Overall, our findings would seem to highlight that EZ alterations only occur in a minority of ocriplasmin patients and that in vast majority of these patients the alterations resolve over time, typically by 3 months. These findings are very much in line with previously reported electrophysiologic and microperimetric findings.9
Our study is not without limitations, including most notably the loss of subjects over time which was by virtue of the design of the study which permitted subjects who did not experience release of traction to be exited and undergo vitrectomy or other procedures per their treating physician. The loss of subjects was especially problematic in the sham group where most patients did not demonstrate a spontaneous release. Because of this loss to follow-up, the comparisons between ocriplasmin and sham patients might be confounded. Another limitation is that the EZ was assessed qualitatively and categorically which precludes a more granular assessment of the time course of recovery. The EZ was also assessed on a single horizontal B-scan. While it is possible this may have missed localised EZ abnormalities in other sectors, that situation is probably unlikely based on Cereda’s widefield OCT analysis which showed diffuse alterations throughout the retina in affected eyes.15 An en face EZ mapping approach as described by Itoh et al may be more informative, but this would require dense OCT scanning. In addition, as the EZ reflectivity was assessed qualitatively, it is unknown whether more subtle reflectivity abnormalities may have been present in eyes with an otherwise normal appearing EZ. Lastly, although we do show anatomic improvement of the EZ following treatment with ocriplasmin, functional assessment (eg, MP or ERG assessment) to correlate with the anatomic changes would have been of interest, but this was not available.

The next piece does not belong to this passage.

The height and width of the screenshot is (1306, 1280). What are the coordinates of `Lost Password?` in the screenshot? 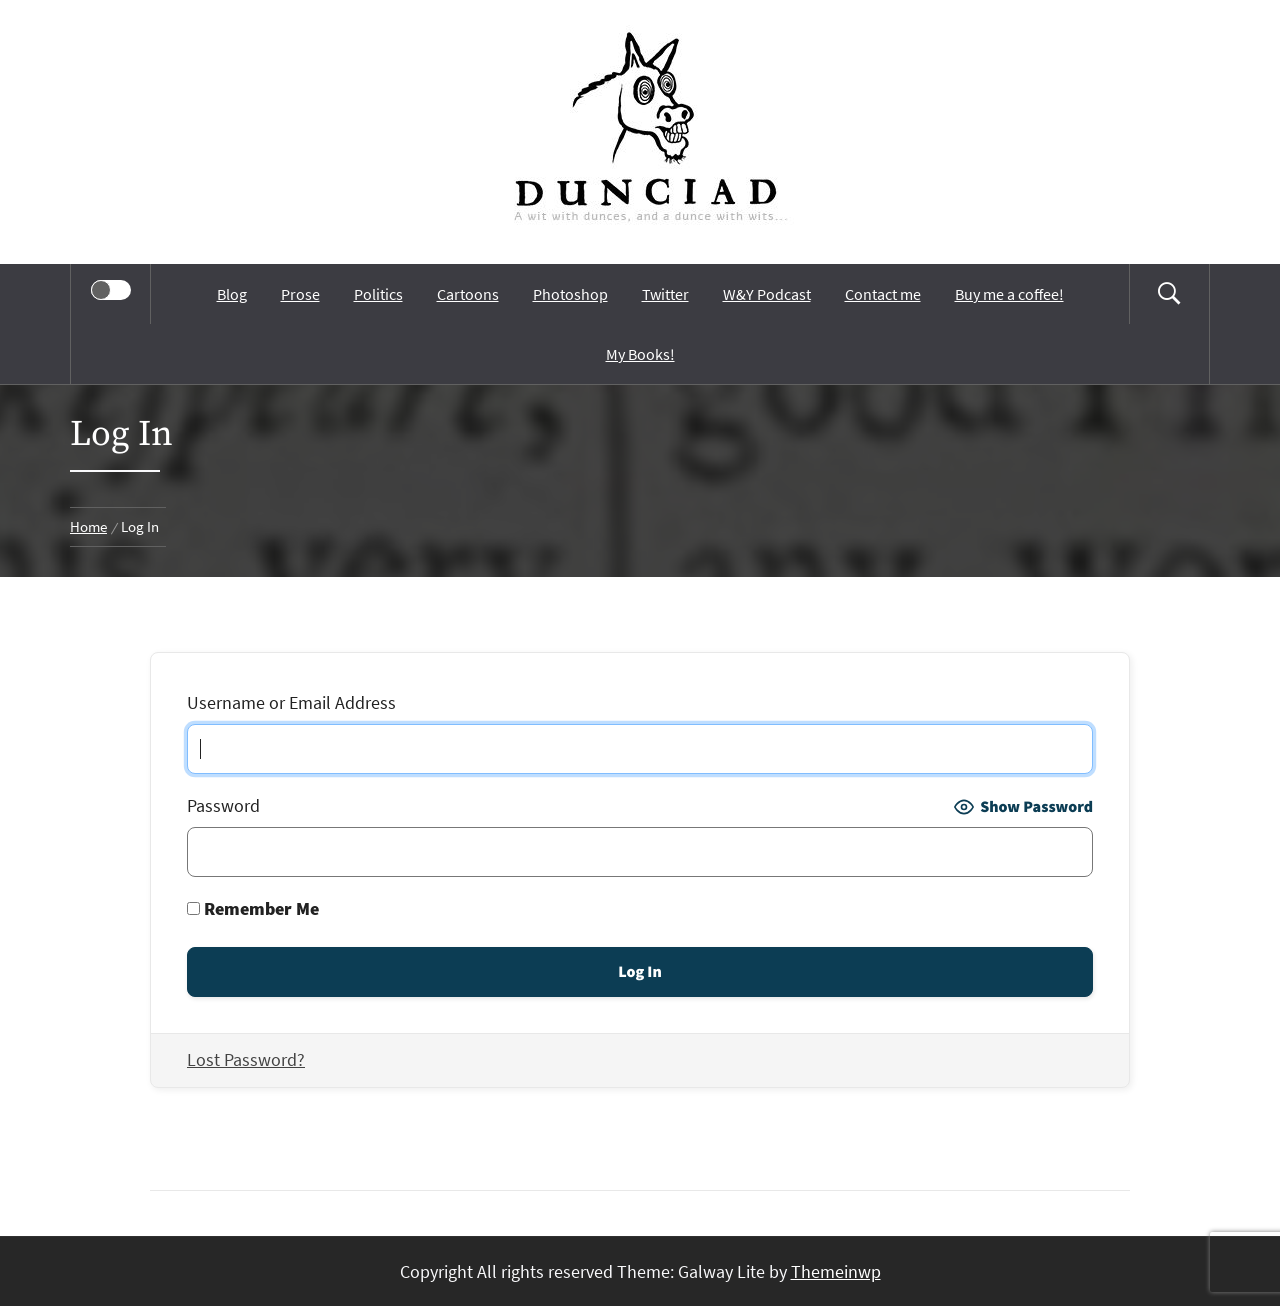 It's located at (246, 1059).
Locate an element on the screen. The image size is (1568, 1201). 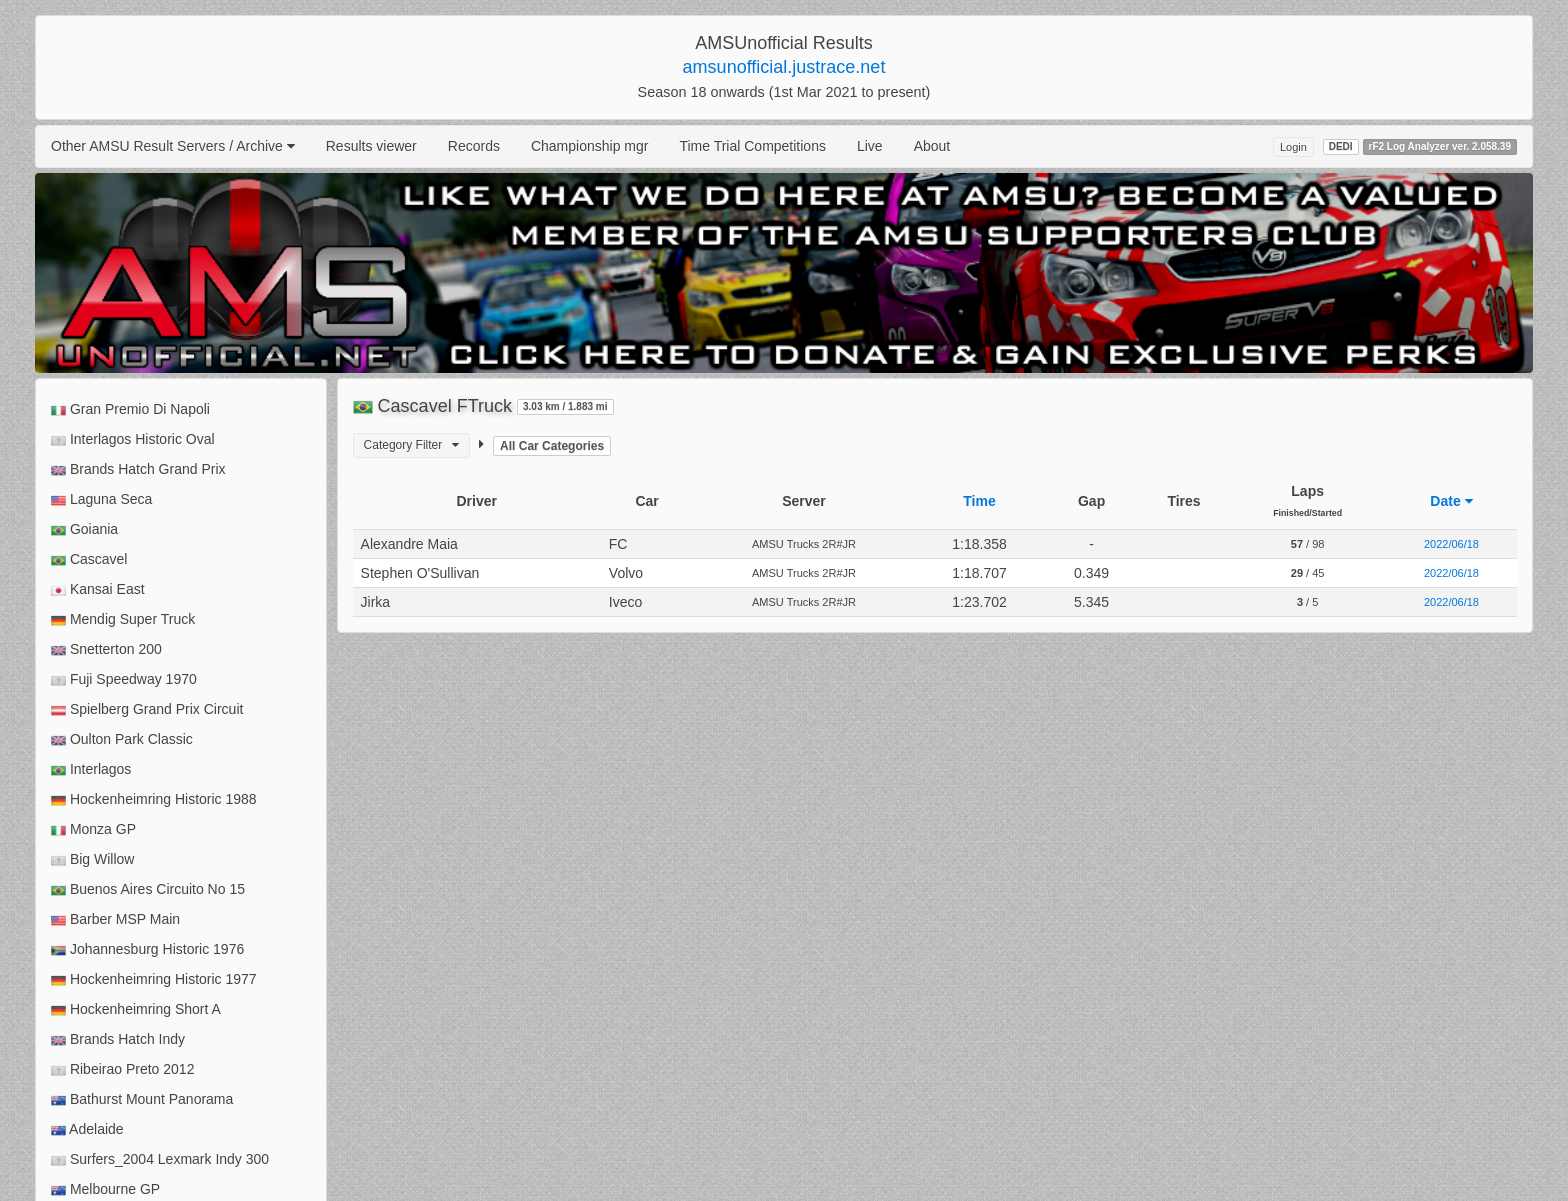 Time Trial Competitions is located at coordinates (752, 146).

An important strength of this study is the use of experienced masked reading centre graders to assess the EZ. Thus, compared with previous studies, we believe the present study provides greater insight into the true frequency, severity and durability of the impact of ocriplasmin on the outer retina. Additionally, as compared with previous studies on this topic, SD-OCT (performed by certified evaluators) was available for evaluation.
In summary, in the OASIS study, ocriplasmin treatment was associated with a transient disruption of the EZ in <10% of subjects that was evident by 1 week after treatment and recovered in nearly all subjects by 3 months after treatment. This recovery was sustained out to 24 months.